At a sector level, I have worked mainly in two sectors. The first part of my career was working in Financial Services (Santander, Barclays, KPMG). I have built on that commercial expertise that I developed and have more recently applied it to the education sector, helping educational institutions become more commercially effective, business minded and leading edge. Read Lal’s team bio here.
How do you work?
I’m passionate about working with an organisation. That means working with an objective but also understanding the culture and people of the organisation. It also means I will often be physically with an organisation as opposed to those consultants that may only drop into an assignment at the beginning and end! It’s really important that any solution that we might recommend for a client is actually appropriate for that client, in the sense that it will fit their culture, and that there’s a good likelihood of success of it being implemented.
And that behaviour is typical of my other Whitecap colleagues – I believe it’s a differentiator that “we are working with you, alongside you”, whereas a big consultancy might not be as hands on, we make sure that we really understand our clients and how they will implement our recommendations.
What makes you tick?
At heart, I’m a problem solver. So helping a client navigate through an issue or a challenge is what makes me tick. There’s nothing better than navigating the client move forward from not knowing how to tackle an issue, through to understanding the challenge in more detail, through to evaluating options, through to making it happen.
The most unusual project you’ve worked on?
I had worked with a client who liked what I did but wanted to learn how I operate as a consultant. They wanted their senior and middle managers to act more like consultants. So what they had asked me to do, was develop a short training course on how consultants think and act, so they could learn from the way of doings things rather than what we actually did.
It meant reflecting on things you do naturally as a consultant, that you’ve built up over time. It was about trying to document those things, it was actually quite tough to be honest. They were after pragmatic tips, simple but effective things to do in the consulting process. So it required me to be very reflective in a way I hadn’t done before.
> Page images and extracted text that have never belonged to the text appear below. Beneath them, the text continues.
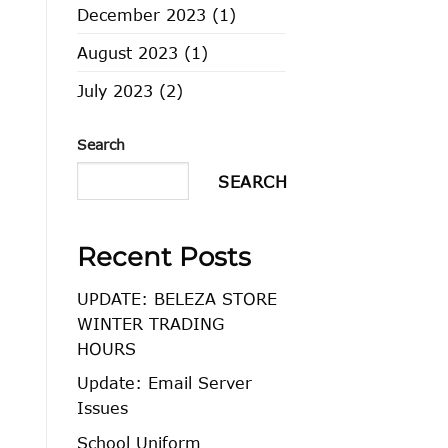
December 2023
(1)
August 2023
(1)
July 2023
(2)
Search
SEARCH
Recent Posts
UPDATE: BELEZA STORE
WINTER TRADING
HOURS
Update: Email Server
Issues
School Uniform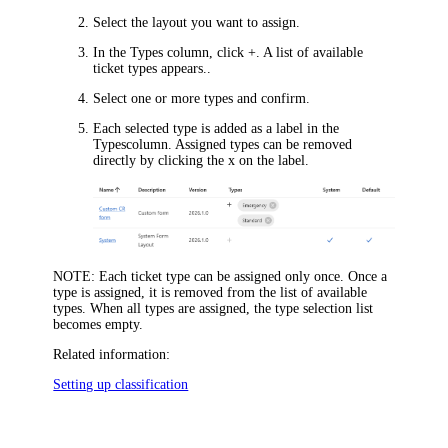
Select the layout you want to assign.
In the
Types
column, click
+
. A list of available
ticket types appears..
Select one or more types and confirm.
Each selected type is added as a label in the
Types
column. Assigned types can be removed
directly by clicking the x on the label.
NOTE
: Each ticket type can be assigned only once. Once a
type is assigned, it is removed from the list of available
types. When all types are assigned, the type selection list
becomes empty.
Related information:
Setting up classification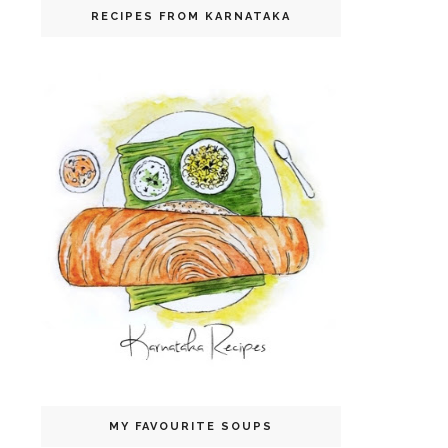
RECIPES FROM KARNATAKA
MY FAVOURITE SOUPS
Has there been a shift in industries needing external support?
Yes there have. From my perspective, I am seeing more education providers now looking to specialists for support to grapple with some of the industry issues.
Looking at higher education for example – They now have to view their students as customers, and they haven’t had to do that before. This is because students have more choice, but especially since they are now paying £9000+ a year for their fees they will think more about how they spend that money. Now that’s more of an issue, universities have to think about what their brand stands for and how they market that to potential and existing students.
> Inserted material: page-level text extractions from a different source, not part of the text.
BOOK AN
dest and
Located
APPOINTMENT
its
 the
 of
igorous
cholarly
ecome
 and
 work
So there’s an example of an industry going through a major shift, often leading to needing specialists in that area.
What’s your favourite thing about working at Whitecap?
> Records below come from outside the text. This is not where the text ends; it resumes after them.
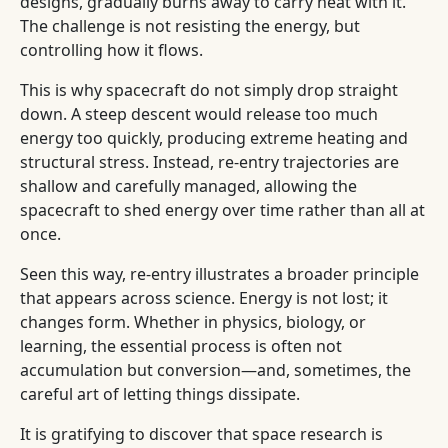
designs, gradually burns away to carry heat with it.
The challenge is not resisting the energy, but
controlling how it flows.
This is why spacecraft do not simply drop straight
down. A steep descent would release too much
energy too quickly, producing extreme heating and
structural stress. Instead, re-entry trajectories are
shallow and carefully managed, allowing the
spacecraft to shed energy over time rather than all at
once.
Seen this way, re-entry illustrates a broader principle
that appears across science. Energy is not lost; it
changes form. Whether in physics, biology, or
learning, the essential process is often not
accumulation but conversion—and, sometimes, the
careful art of letting things dissipate.
It is gratifying to discover that space research is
Working with a bunch of people that are like minded but have a diverse set of skills.
Certainly from the director group, we are a similar age group, and have all gone through corporate leadership experience. We have all come to the point where we wanted to create something new and valuable and that’s a shared ambition. But within that context, there is a wide variety of skills and sectors, going through technology specialist, marketing specialist, strategy specialist etc. So its great to have those diverse backgrounds.
Business leader you most admire and why?
James Dyson – because of the number of times he got knocked back and kept on going. So in the context of organisational development, sometimes you need to fail to learn. Experimenting and failing fast hasn’t really been big in our culture until recently.
When I was in school, it was all about playing it safe. Where as now we see the importance of failing fast, learning your lesson, and quickly moving on.
Describe a pivotal moment in your career.
This was a while ago. For the first 15 years of my career I worked for big corporates which were very structured and had big support networks. I then went to work for a start-up FS company and we moved into full start-up mode launching our first branch on the high street. As the marketing director, I was actually putting up posters in the window of that branch, which I never would have done because in previous jobs there would be a whole “machine” i.e. a team of people to do stuff like that.
The pivotal moment was when we launched the branch, and on day one I watched people walk past the branch and past the window without looking at the branch at all. There was a big realisation there that we may think we know our customers and know our audiences. But really the only way to do that is to get in front of them and talk to them on a regular basis so you can understand what makes them tick and what they are most interested in.
The point is, if you’re in the Head Office of a big corporate, you don’t get close enough to a customer. You might spend a few days “getting back to the floor” – so you think you might know your customers, but in reality you probably don’t. So it’s about getting under the skin and getting out there to really understand what’s going on.